BKK has decent infrastructure from rail transport to cool buildings, internet, accommodation and malls. 5 star hotels are ridiculously cheap and don’t disappoint in any way. Although why anyone would bother beats me, because there are superb hostels like Lub.d near Siam square for example, which is just 500baht (£10) for a bed in a state of the art dorm.
The airport link into the city is just 15baht and takes you into Phaya Thai in half an hour. The Skytrain runs through the city giving great views of streets and buildings and skylines. Confusingly though, the Skytrain and MRT have different names for the same crossover station e.g. Asoka and Sukhumvit; Siam and Silom. There are also lots of flyovers providing double level road systems in a clever use of space.
Compared to a city like Mumbai or Delhi, Bangkok’s infrastructure is definitely on another level.
Sadly for the transport aspect, it still doesn’t mean much. BKK has a population of somewhere around 10m people and the main links are mostly two lane roads. They have no hope of coping. The traffic during rush hour is mind-boggling. Up there with the worst I’ve seen. It can take hours to get across the city.
The only alternative option is the Motorcycle taxi. But these are frightening as hell to the un-initiated. They drive between car lanes at crazy speeds. Wing mirrors loom way too close for comfort, especially when you're double the size of both rider and bike, and the guy is adjusting for his own knee width and not yours!
As you would expect though, away from the main roads, the backstreets of Bangkok are ramshackle mazes, reflective of life in low income brackets all over Asia. Canals wind through the city, flanked by shanty homes that use the water as a cleaning and dumping ground. You definitely wouldn’t want to fall in if you could help it!
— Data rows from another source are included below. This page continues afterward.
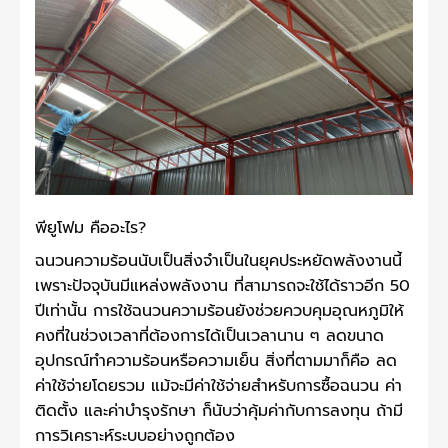
พียูโฟม คืออะไร?
ฉนวนความร้อนนับเป็นสิ่งจำเป็นในยุคประหยัดพลังงานนี้
เพราะปัจจุบันมีแหล่งพลังงาน ที่สามารถจะใช้ได้ราวอีก 50
ปีเท่านั้น การใช้ฉนวนความร้อนยังช่วยควบคุมอุณหภูมิให้
คงที่ในช่วงเวลาที่ต้องการได้เป็นเวลานาน ๆ ลดขนาด
อุปกรณ์ทำความร้อนหรือความเย็น สิ่งที่ตามมาก็คือ ลด
ค่าใช้จ่ายโดยรวม แม้จะมีค่าใช้จ่ายสำหรับการซื้อฉนวน ค่า
ติดตั้ง และค่าบำรุงรักษา ก็นับว่าคุ้มค่ากับการลงทุน ถ้ามี
การวิเคราะห์ระบบอย่างถูกต้อง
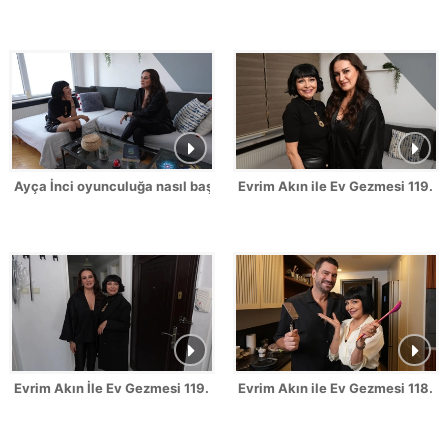
Ayça İnci oyunculuğa nasıl başladığını anlattı!
Evrim Akın ile Ev Gezmesi 119. B
Evrim Akın İle Ev Gezmesi 119. Bölüm Fragmanı
Evrim Akın ile Ev Gezmesi 118. B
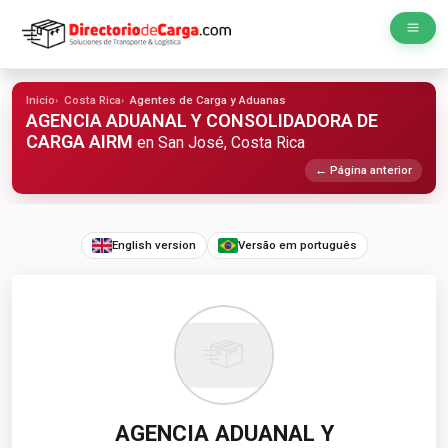
Inicio
Costa Rica
Agentes de Carga y Aduanas
AGENCIA ADUANAL Y CONSOLIDADORA DE
CARGA AIRM
en San José, Costa Rica
← Página anterior
English version
Versão em português
AGENCIA ADUANAL Y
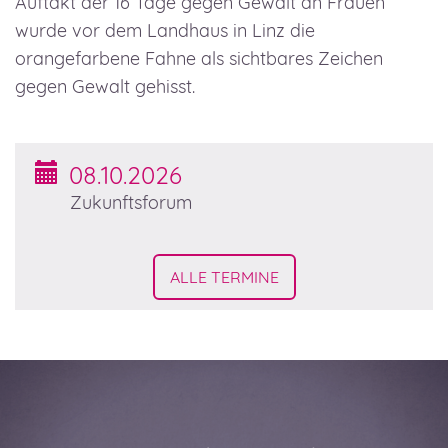
Auftakt der 16 Tage gegen Gewalt an Frauen
wurde vor dem Landhaus in Linz die
orangefarbene Fahne als sichtbares Zeichen
gegen Gewalt gehisst.
Termine
08.10.2026
Zukunftsforum
ALLE TERMINE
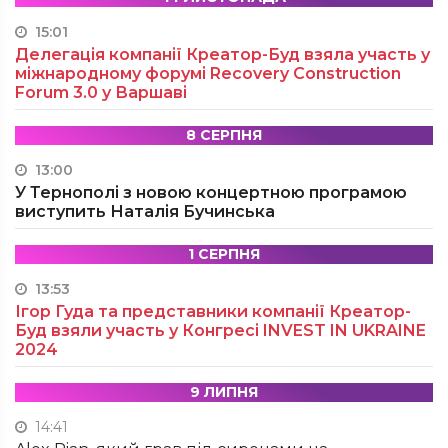
15:01
Делегація компанії Креатор-Буд взяла участь у
міжнародному форумі Recovery Construction
Forum 3.0 у Варшаві
8 СЕРПНЯ
13:00
У Тернополі з новою концертною програмою
виступить Наталія Бучинська
1 СЕРПНЯ
13:53
Ігор Гуда та представники компанії Креатор-
Буд взяли участь у Конгресі INVEST IN UKRAINE
2024
9 ЛИПНЯ
14:41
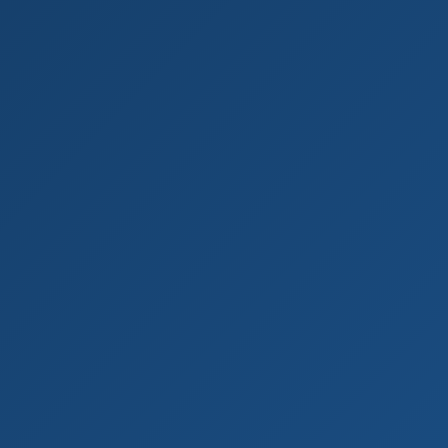
Upload de Imagem para Google
Drive
Fazer Upload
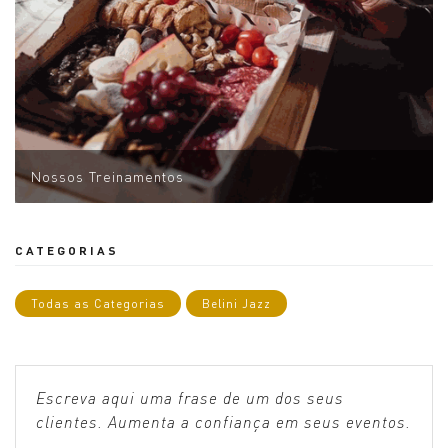
Nossos Treinamentos
CATEGORIAS
Todas as Categorias
Belini Jazz
Escreva aqui uma frase de um dos seus
clientes. Aumenta a confiança em seus eventos.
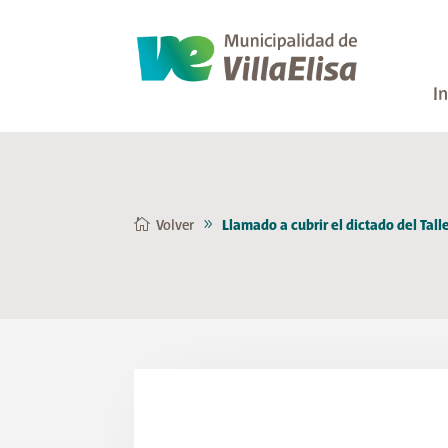
In
Volver
Llamado a cubrir el dictado del Tal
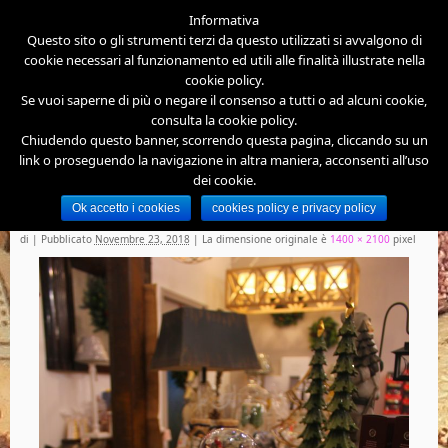
Informativa
Questo sito o gli strumenti terzi da questo utilizzati si avvalgono di
cookie necessari al funzionamento ed utili alle finalità illustrate nella
cookie policy.
Se vuoi saperne di più o negare il consenso a tutti o ad alcuni cookie,
consulta la cookie policy.
Chiudendo questo banner, scorrendo questa pagina, cliccando su un
link o proseguendo la navigazione in altra maniera, acconsenti all’uso
dei cookie.
Prelibatezze in abbinamento ai vini a Cittiglio
Ok accetto i cookies
cookies policy e privacy policy
236
di
|
Pubblicato
Novembre 23, 2018
|
La dimensione originale è
1400 × 2100
pixel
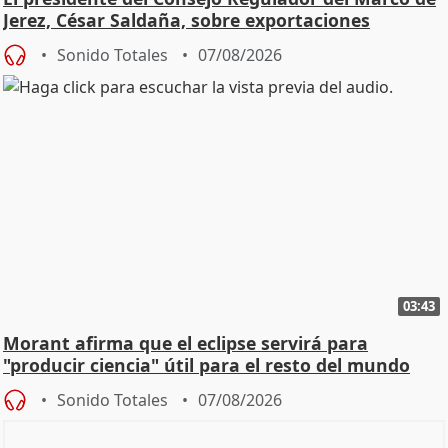
Jerez, César Saldaña, sobre exportaciones
Sonido Totales
07/08/2026
03:43
Morant afirma que el eclipse servirá para
"producir ciencia" útil para el resto del mundo
Sonido Totales
07/08/2026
Politically BKK has been a bit volatile ever since Thaksin was deposed for corruption and is still in self-imposed exile. The Thaksin legacy of social development remains strongly recognised however, and many locals still feel that the benefits of his work outweigh his misdemeanours. The reds nevertheless were busy fighting the yellows while I was there. Random bombs and riots across the city had a serious effect on the tourism industry as visitors stayed away out of a combination of fear and the financial limitations of a global recession.
Areas like Nana that used to be jammed full of business and other tourists when I was last there, were relative ghost towns. Middle eastern tourists were propping up the tourism market, with western visitors all dried up except for backpackers who mostly frequent just the Khao San area. You can still get designer T-shirts for 100 baht in places like the Chatuchak weekend market, but not so many fake watches anymore. All round I definitely saw fewer fakes than ten years ago, and it seemed as if the trend had moved on from watches to sunglasses.
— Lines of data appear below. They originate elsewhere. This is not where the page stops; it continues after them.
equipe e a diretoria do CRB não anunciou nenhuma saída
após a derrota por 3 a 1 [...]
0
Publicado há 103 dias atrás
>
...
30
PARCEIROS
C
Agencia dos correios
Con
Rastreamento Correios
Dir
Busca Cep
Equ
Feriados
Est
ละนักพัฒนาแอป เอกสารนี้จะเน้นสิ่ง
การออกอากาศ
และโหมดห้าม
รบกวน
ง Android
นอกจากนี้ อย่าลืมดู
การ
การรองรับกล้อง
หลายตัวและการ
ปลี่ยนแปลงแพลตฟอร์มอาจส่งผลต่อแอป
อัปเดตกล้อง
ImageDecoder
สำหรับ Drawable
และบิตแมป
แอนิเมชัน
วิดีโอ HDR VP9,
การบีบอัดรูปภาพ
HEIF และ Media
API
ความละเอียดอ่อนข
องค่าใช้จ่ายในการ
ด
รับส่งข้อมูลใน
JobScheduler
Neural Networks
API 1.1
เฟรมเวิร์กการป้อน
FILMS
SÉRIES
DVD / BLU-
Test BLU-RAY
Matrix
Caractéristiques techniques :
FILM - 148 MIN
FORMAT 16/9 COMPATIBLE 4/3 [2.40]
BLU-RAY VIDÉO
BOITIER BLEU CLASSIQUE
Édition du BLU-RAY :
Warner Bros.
Temples remain Gold and Red as ever, richly decorated, with Buddhas of all shapes and sizes; while outside them lies the commerce of food, trinkets, beliefs and scams.
Finally we come to the food. Street food is everywhere in Bangkok and really why would you eat anywhere else. Your choices range from noodles to rice dishes to skewers and sea food. Everything is tasty and spicy. The Thais can really put away chillies so you have to be a bit careful. Like everywhere else in Asia it is common to eat fried food or noodles or soup for breakfast. Personally I did my best but still found it jarring. My system is just not used to lunch at 7am!
On foot, it’s a city that makes it impossible to have a conversation on the street. Lethal pavements with all sorts of obstacles from vendors to trees, holes and crevasses keep you on your toes. Crazy car drivers about to run you over approach from all directions. Construction noise never stops. Massage parlour girls beckon you. Taxi drivers call at you. Food and waste smells assault your nose. Hot humid weather wraps a clammy shroud around you. Water drips on you from plastic awnings, billboards and signs.